Patrick was joined by Mass. Secretary of Energy and Environmental Affairs Rick Sullivan and others as they headed off into the woods of Belchertown to check on the state of the bear population in the Commonwealth.

MassWildlife began studying the population and health of the state’s black bear population in 1970. At that time there were about 100 bears and today there are thousands.

In order to conduct the research, the mother bear is woken up from her long winter nap. Then she is helped back to sleep.

“We use a drug that immobilizes the bear, so it basically makes it so she can’t move,” says Laura Conlee, Black Bear Project Leader at MassWildlife.

The bear is okay and slightly aware of what’s going on with the drug. While sleeping, a whole crowd welcomes her newborn cub into the world. It is a female, 6 weeks old, 6 and a quarter pounds. She is small enough to fit perfectly in Governor Deval Patrick’s coat.

“When we pulled out the cub, weighed it, and found out it was a female. That all goes into a database we can look back at for a very long time and figure out how our population is changing,” says Conlee.

It’s important information because we live with wildlife more now than ever, in residential communities surrounded by roads, houses, and people. If we can track where they are, we can monitor their well-being.

“When we come out here the GPS collars we put on bears give us detailed information on their habitat use,” says Conlee.

“We can understand through the work the team is doing, how to live in harmony,” Governor Patrick adds.

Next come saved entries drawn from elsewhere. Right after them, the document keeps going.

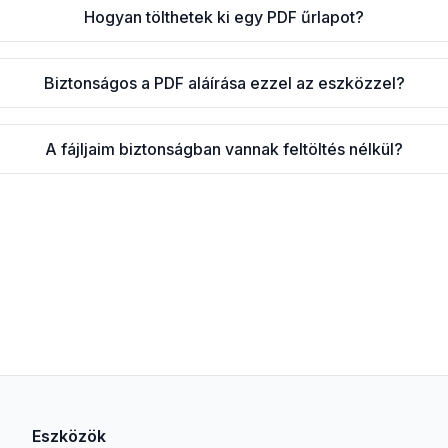
Hogyan tölthetek ki egy PDF űrlapot?
Biztonságos a PDF aláírása ezzel az eszközzel?
A fájljaim biztonságban vannak feltöltés nélkül?
Eszközök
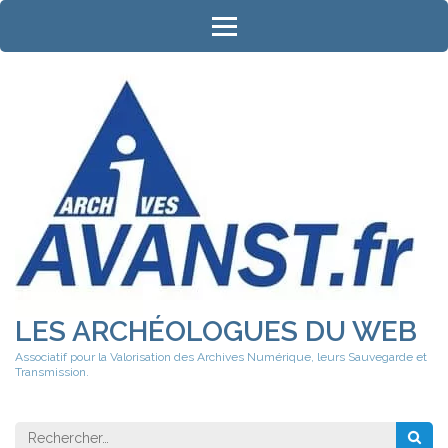
Aller
au
contenu
(Pressez
Entrée)
LES ARCHÉOLOGUES DU WEB
Associatif pour la Valorisation des Archives Numérique, leurs Sauvegarde et
Transmission.
Rechercher 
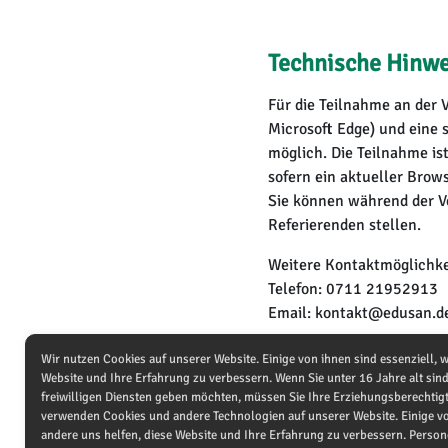
Technische Hinwe
Für die Teilnahme an der V
Microsoft Edge) und eine 
möglich. Die Teilnahme is
sofern ein aktueller Browser
Sie können während der V
Referierenden stellen.
Weitere Kontaktmöglichke
Telefon: 0711 21952913
Email: kontakt@edusan.d
Pflichttexte
Wir nutzen Cookies auf unserer Website. Einige von ihnen sind essenziell, 
Website und Ihre Erfahrung zu verbessern. Wenn Sie unter 16 Jahre alt si
ALLUNA® Schlaf
Anwendungsge
freiwilligen Diensten geben möchten, müssen Sie Ihre Erziehungsberechtigt
enthält: 187 mg Trockenextrakt
verwenden Cookies und andere Technologien auf unserer Website. Einige vo
(7 - 10:1); Auszugsmittel: Met
andere uns helfen, diese Website und Ihre Erfahrung zu verbessern. Pers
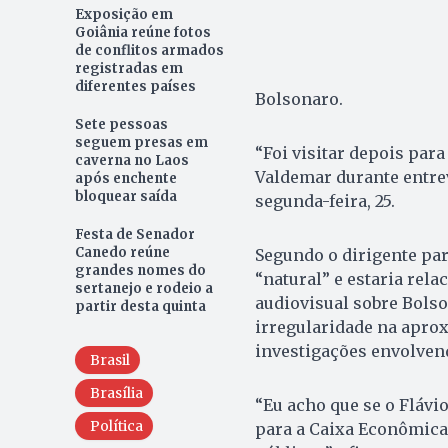
Exposição em
Goiânia reúne fotos
de conflitos armados
registradas em
diferentes países
Bolsonaro.
Sete pessoas
seguem presas em
“Foi visitar depois para
caverna no Laos
Valdemar durante entrev
após enchente
bloquear saída
segunda-feira, 25.
Festa de Senador
Canedo reúne
Segundo o dirigente par
grandes nomes do
“natural” e estaria rel
sertanejo e rodeio a
audiovisual sobre Bols
partir desta quinta
irregularidade na aprox
investigações envolven
Brasil
Brasília
“Eu acho que se o Flávi
Política
para a Caixa Econômica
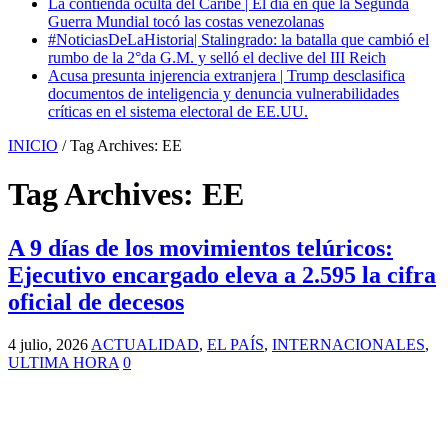
La contienda oculta del Caribe | El día en que la Segunda
Guerra Mundial tocó las costas venezolanas
#NoticiasDeLaHistoria| Stalingrado: la batalla que cambió el
rumbo de la 2°da G.M. y selló el declive del III Reich
Acusa presunta injerencia extranjera | Trump desclasifica
documentos de inteligencia y denuncia vulnerabilidades
críticas en el sistema electoral de EE.UU.
INICIO
/
Tag Archives: EE
Tag Archives:
EE
A 9 días de los movimientos telúricos:
Ejecutivo encargado eleva a 2.595 la cifra
oficial de decesos
4 julio, 2026
ACTUALIDAD
,
EL PAÍS
,
INTERNACIONALES
,
ULTIMA HORA
0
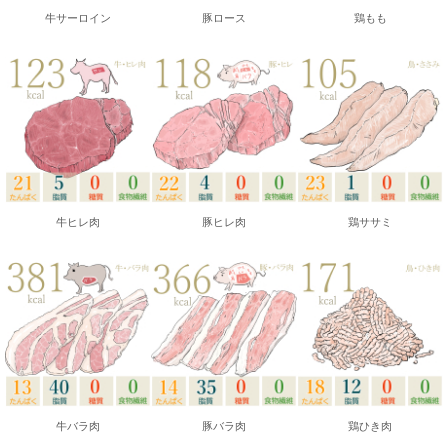
牛サーロイン
豚ロース
鶏もも
牛ヒレ肉
豚ヒレ肉
鶏ササミ
牛バラ肉
豚バラ肉
鶏ひき肉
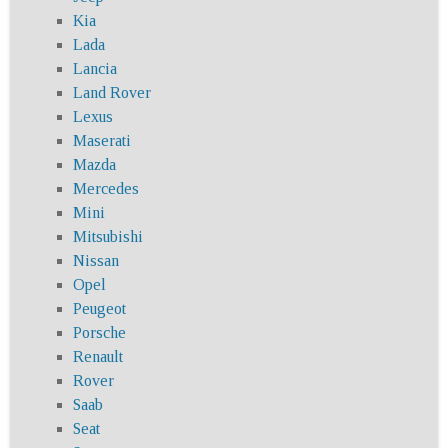
Kia
Lada
Lancia
Land Rover
Lexus
Maserati
Mazda
Mercedes
Mini
Mitsubishi
Nissan
Opel
Peugeot
Porsche
Renault
Rover
Saab
Seat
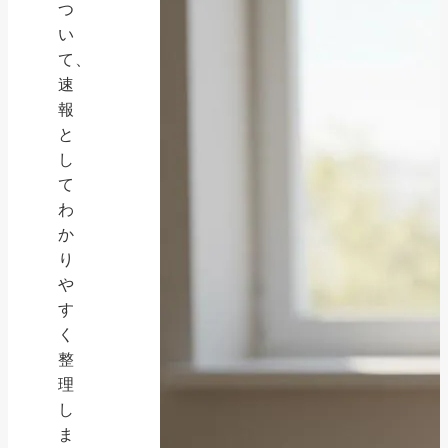
つ
い
て、
速
報
と
し
て
わ
か
り
や
す
く
整
理
し
ま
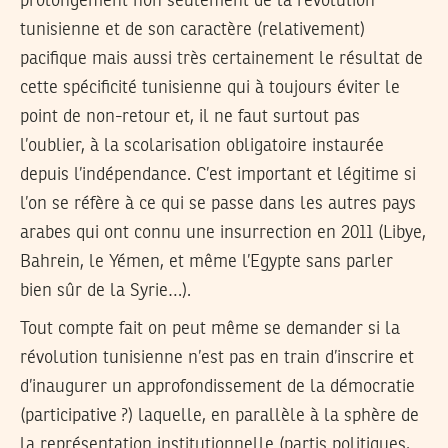
prolongement non seulement de la révolution
tunisienne et de son caractère (relativement)
pacifique mais aussi très certainement le résultat de
cette spécificité tunisienne qui à toujours éviter le
point de non-retour et, il ne faut surtout pas
l’oublier, à la scolarisation obligatoire instaurée
depuis l’indépendance. C’est important et légitime si
l’on se réfère à ce qui se passe dans les autres pays
arabes qui ont connu une insurrection en 2011 (Libye,
Bahrein, le Yémen, et même l’Egypte sans parler
bien sûr de la Syrie…).
Tout compte fait on peut même se demander si la
révolution tunisienne n’est pas en train d’inscrire et
d’inaugurer un approfondissement de la démocratie
(participative ?) laquelle, en parallèle à la sphère de
la représentation institutionnelle (partis politiques,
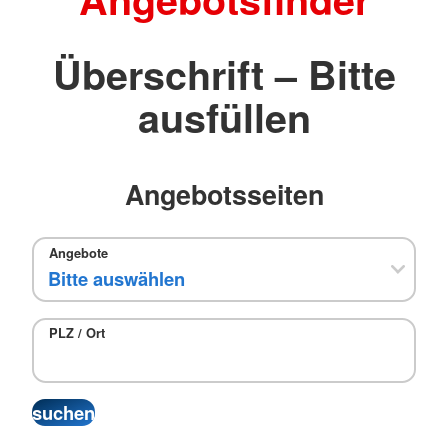
Überschrift – Bitte
ausfüllen
Angebotsseiten
Angebote
PLZ / Ort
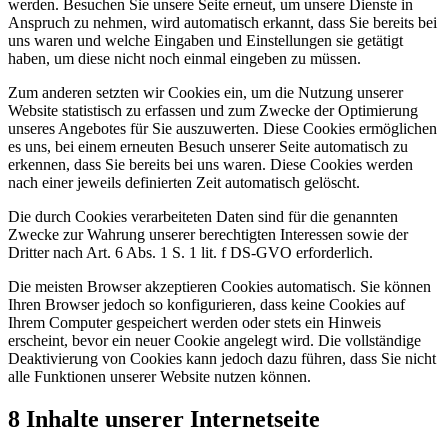
werden. Besuchen Sie unsere Seite erneut, um unsere Dienste in
Anspruch zu nehmen, wird automatisch erkannt, dass Sie bereits bei
uns waren und welche Eingaben und Einstellungen sie getätigt
haben, um diese nicht noch einmal eingeben zu müssen.
Zum anderen setzten wir Cookies ein, um die Nutzung unserer
Website statistisch zu erfassen und zum Zwecke der Optimierung
unseres Angebotes für Sie auszuwerten. Diese Cookies ermöglichen
es uns, bei einem erneuten Besuch unserer Seite automatisch zu
erkennen, dass Sie bereits bei uns waren. Diese Cookies werden
nach einer jeweils definierten Zeit automatisch gelöscht.
Die durch Cookies verarbeiteten Daten sind für die genannten
Zwecke zur Wahrung unserer berechtigten Interessen sowie der
Dritter nach Art. 6 Abs. 1 S. 1 lit. f DS-GVO erforderlich.
Die meisten Browser akzeptieren Cookies automatisch. Sie können
Ihren Browser jedoch so konfigurieren, dass keine Cookies auf
Ihrem Computer gespeichert werden oder stets ein Hinweis
erscheint, bevor ein neuer Cookie angelegt wird. Die vollständige
Deaktivierung von Cookies kann jedoch dazu führen, dass Sie nicht
alle Funktionen unserer Website nutzen können.
8 Inhalte unserer Internetseite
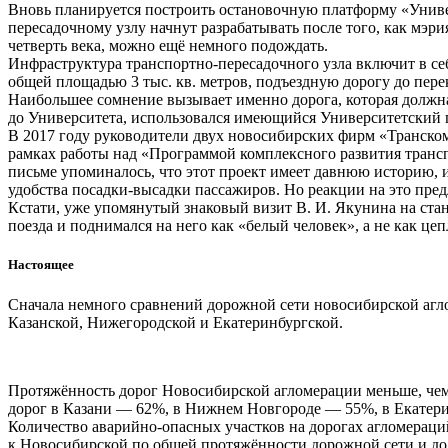
Вновь планируется построить остановочную платформу «Универс
пересадочному узлу начнут разрабатывать после того, как мэри
четверть века, можно ещё немного подождать.
Инфраструктура транспортно-пересадочного узла включит в се
общей площадью 3 тыс. кв. метров, подъездную дорогу до пере
Наибольшее сомнение вызывает именно дорога, которая должна
до Университета, использовался имеющийся Университетский 
В 2017 году руководители двух новосибирских фирм «Транско
рамках работы над «Программой комплексного развития транс
письме упоминалось, что этот проект имеет давнюю историю, 
удобства посадки-высадки пассажиров. Но реакции на это пред
Кстати, уже упомянутый знаковый визит В. И. Якунина на ста
поезда и поднимался на него как «белый человек», а не как ц
Настоящее
Сначала немного сравнений дорожной сети новосибирской агл
Казанской, Нижегородской и Екатеринбургской.
Протяжённость дорог Новосибирской агломерации меньше, чем 
дорог в Казани — 62%, в Нижнем Новгороде — 55%, в Екатер
Количество аварийно-опасных участков на дорогах агломераци
к Новосибирской по общей протяжённости дорожной сети и до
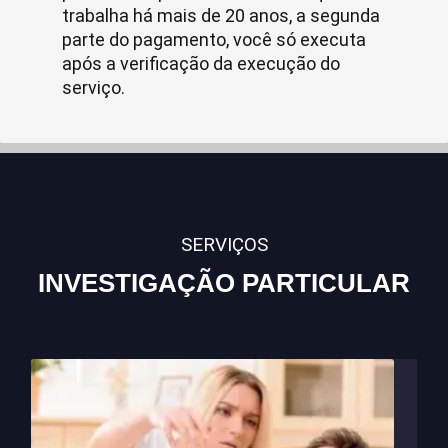
trabalha há mais de 20 anos, a segunda
parte do pagamento, você só executa
após a verificação da execução do
serviço.
SERVIÇOS
INVESTIGAÇÃO PARTICULAR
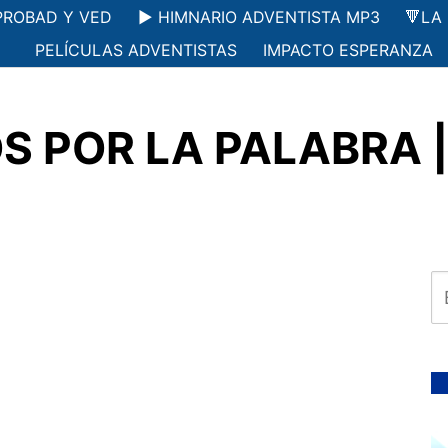
PROBAD Y VED
▶️ HIMNARIO ADVENTISTA MP3
🔻LA
PELÍCULAS ADVENTISTAS
IMPACTO ESPERANZA
POR LA PALABRA | L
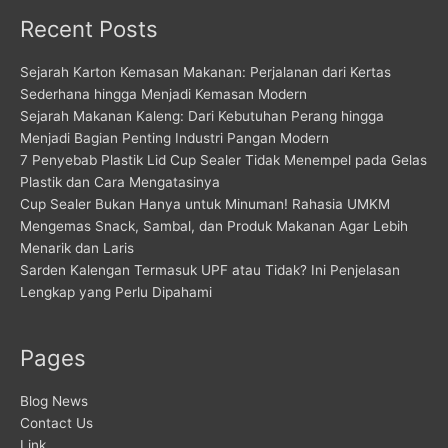
Recent Posts
Sejarah Karton Kemasan Makanan: Perjalanan dari Kertas
Sederhana hingga Menjadi Kemasan Modern
Sejarah Makanan Kaleng: Dari Kebutuhan Perang hingga
Menjadi Bagian Penting Industri Pangan Modern
7 Penyebab Plastik Lid Cup Sealer Tidak Menempel pada Gelas
Plastik dan Cara Mengatasinya
Cup Sealer Bukan Hanya untuk Minuman! Rahasia UMKM
Mengemas Snack, Sambal, dan Produk Makanan Agar Lebih
Menarik dan Laris
Sarden Kalengan Termasuk UPF atau Tidak? Ini Penjelasan
Lengkap yang Perlu Dipahami
Pages
Blog News
Contact Us
Link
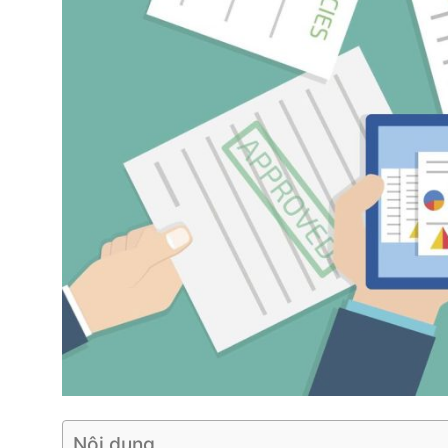
Nội dung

While the mother is weighed and measured today too, guests don’t mind holding the baby to keep her warm. When mother bear wakes up she will recognize our scent. However she will not harm or abandoned them.

“I’m 81 and that’s probably the best experience of my life,” says Elizabeth Oleksak of Westfield.

After a short visit everyone said their good-byes and led them back to the den. Researchers plan to track this particular bear for the rest of her life. And when the baby gets older, they will put a collar on her too. It won’t take long for the cub to grow up, by next year she could weigh between 50 and 75 pounds.